Those who are looking into eating a healthier diet are probably familiar with the concept of eating a rainbow of foods. There are all kinds of amazing, colorful fruits and vegetables out there, just waiting to find their way onto your plate!

In this article, we’re all about orange food, specifically orange veggies. Unfortunately, there are few orange foods out there, and fewer orange veggies in particular, which makes bright orange foods a hard thing to incorporate into every meal.

We highly encourage you to try and eat more of them, though, because of all the amazing benefits orange fruits and veggies can bring to your diet. What are these health benefits? Let’s dive in and learn more!

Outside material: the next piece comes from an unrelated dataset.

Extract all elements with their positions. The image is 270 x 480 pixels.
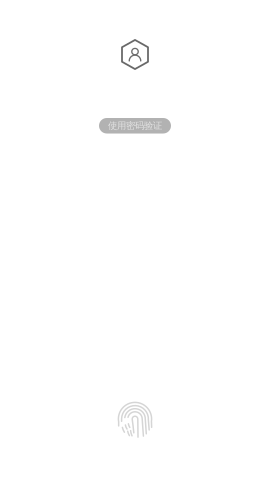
- staticText: 使用密码验证: [108, 120, 162, 132]
- button[interactable]: 使用密码验证: [99, 118, 171, 134]
- button[interactable]: Touch ID: [117, 402, 153, 439]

Why You Should Eat Orange Vegetables

There are many health benefits to be found by incorporating more orange foods into your daily diet. It all comes down to a critical component that gives orange colored foods their bright orange coloring: beta carotene.

What Is Beta Carotene?

Beta carotene is a carotenoid that is found in many different fruits and vegetables, but you find it in its highest quantities in orange vegetables and fruits. It’s beta carotene that gives the color orange to different fruits and vegetables like carrots, pumpkin, and sweet potatoes.

Beta carotene is an antioxidant that many people don’t get enough of, which is what makes incorporating more orange foods into your diet so ideal.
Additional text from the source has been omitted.